Exercise requirements ::
The entries below are to be repeated exactly, and their pictures left out.

Collected data:
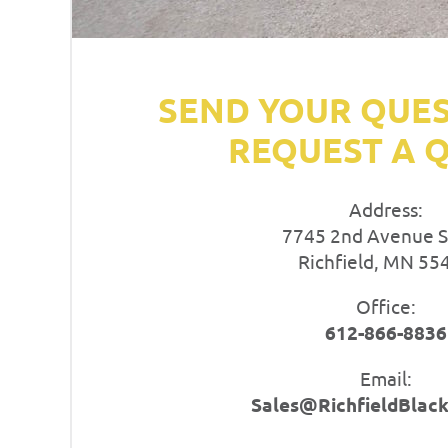
SEND YOUR QUE
REQUEST A 
Address:
7745 2nd Avenue 
Richfield, MN 55
Office:
612-866-8836
Email:
Sales@RichfieldBlac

Solution for this task ::
SEND YOUR QUE
REQUEST A 
Address:
7745 2nd Avenue 
Richfield, MN 55
Office:
612-866-8836
Email:
Sales@RichfieldBlac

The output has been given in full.